» **ASSIGNMENT**: Copy out precisely the line that holds "Новости путешествий" and all the lines following it in the data, up to and including the last one, and no others.

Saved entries
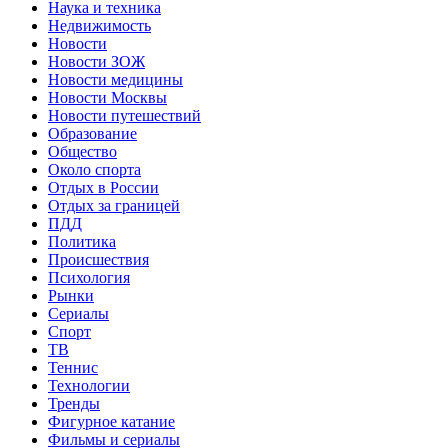
Наука и техника
Недвижимость
Новости
Новости ЗОЖ
Новости медицины
Новости Москвы
Новости путешествий
Образование
Общество
Около спорта
Отдых в России
Отдых за границей
ПДД
Политика
Происшествия
Психология
Рынки
Сериалы
Спорт
ТВ
Теннис
Технологии
Тренды
Фигурное катание
Фильмы и сериалы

» **YOUR RESPONSE**:
Новости путешествий
Образование
Общество
Около спорта
Отдых в России
Отдых за границей
ПДД
Политика
Происшествия
Психология
Рынки
Сериалы
Спорт
ТВ
Теннис
Технологии
Тренды
Фигурное катание
Фильмы и сериалы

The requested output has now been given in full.